High level code of EurekaLog is done as classes. Therefore, if you need to alter minor point in EurekaLog (adjust it a little), then you may create your own class as child class to standard EurekaLog class, override some virtual method, write your own behavior code, call inherited method to get standard behavior, and so on. I.e. the usual things that you may do with tree of classes. Or you may write your own class completely from scratch (inheriting from base abstract class).

 

Note: please note that EurekaLog classes are constantly evolving (unlike events). There are new methods and features introduced as time passes. Therefore your code that uses sub-classing may need to be adjusted for new EurekaLog versions.

 

For that reason classes are described much less in documentation than other methods. Because they are used much rarely and changes more often. To study what you can do with classes you will have to read interface sections of units with declaration of classes. There you can see class inheritance, interesting methods to override, etc. You can do this even in EurekaLog's editions without full source code. We provide .pas headers for your reference (see "Source" folder of your EurekaLog installation).

 

The common rule is: if class can be only one (like log builder class), then class type is registered via global class variable. All you have to do is to write your own class and assign it to variable during initialization. Otherwise, if there may be various classes (like dialogs or send engines), then you have to create your own class, register it in global list via various RegisterSomething functions (they are declared in the same place as base abstract classes), and switch EurekaLog to use your class via options.

 

Let's see some code examples to make things clear.

 

 

Example #1: replacing dialog icon.

EurekaLog offers you feature to use generic error icon or icon of your application for error dialogs.

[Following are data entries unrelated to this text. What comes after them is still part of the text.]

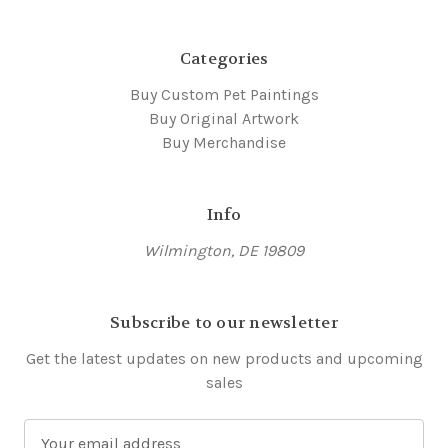
Categories
Buy Custom Pet Paintings
Buy Original Artwork
Buy Merchandise
Info
Wilmington, DE 19809
Subscribe to our newsletter
Get the latest updates on new products and upcoming
sales
E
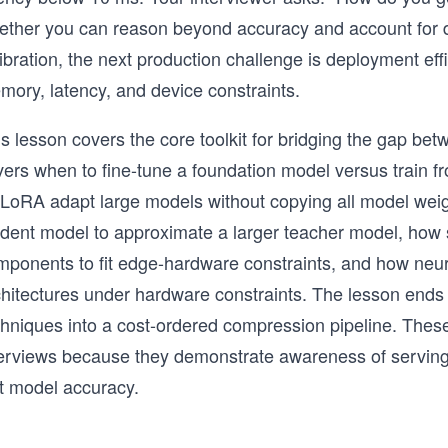
ether you can reason beyond accuracy and account for de
ibration, the next production challenge is deployment eff
mory, latency, and device constraints.
s lesson covers the core toolkit for bridging the gap be
vers when to fine-tune a foundation model versus train f
 LoRA adapt large models without copying all model weigh
udent model to approximate a larger teacher model, how 
mponents to fit edge-hardware constraints, and how neur
chitectures under hardware constraints. The lesson ends 
chniques into a cost-ordered compression pipeline. These
terviews because they demonstrate awareness of serving
st model accuracy.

However, you may want to use some other icon for that. There is no such feature in EurekaLog, but you can easily fix that with such code:

 

unit Unit1;
 
interface
 
// ...
 
implementation
 
uses
  EBase, ECore, EModules, EListView, EDialog, EDialogWinAPIMSClassic;
 
{$R *.dfm}
 
// To test our customization code
procedure TForm1.Button1Click(Sender: TObject);
begin
  raise Exception.Create('Error Message');
end;
 
type
  // Our child class - inheriting from standard TMSClassicDialog 
  TMSClassicDialogCustom = class(TMSClassicDialog)
  private
    FCustomIcon: HBITMAP; // our new icon
  protected 
    // Init/done:
    procedure WindowInit; override;
    procedure WindowDone; override;
    // Replacing icon drawing:
    function Paint(const ADC: HDC; const ARect: TRect): Integer; override;
  end;
 
{ TMSClassicDialogCustom }
 
procedure TMSClassicDialogCustom.WindowInit;
var
  Ico: HIcon;
begin
  inherited;
 
  Ico := LoadIcon(HInstance, 'CUSTOMICON');
  FCustomIcon := IcoToBmp(Ico, GetStockObject(WHITE_BRUSH), 32, 32);
end;
 
function TMSClassicDialogCustom.Paint(const ADC: HDC; const ARect: TRect): Integer;
begin
  Result := inherited;
  DrawBmp(ADC, FCustomIcon, MonitorLeft, MonitorTop, 32, 32);
end;
 
procedure TMSClassicDialogCustom.WindowDone;
begin
  DeleteObject(FCustomIcon);
  inherited;
end;
 
initialization
 
  if IsEurekaLogInstalled then
  begin
    // You have to register dialog before using it:
    RegisterDialogClass(TMSClassicDialogCustom);
    // Once registered - now you can use it in options:
    CurrentEurekaLogOptions.ExceptionDialogType := TMSClassicDialogCustom.ClassName;
  end;
 
end.

 

Obviously, this code replaces icon for one particular dialog type (MS Classic style). If you want to alter icon for several classes, then you have to write more your own child classes.

 

 

Example #2: replacing content of bug reports.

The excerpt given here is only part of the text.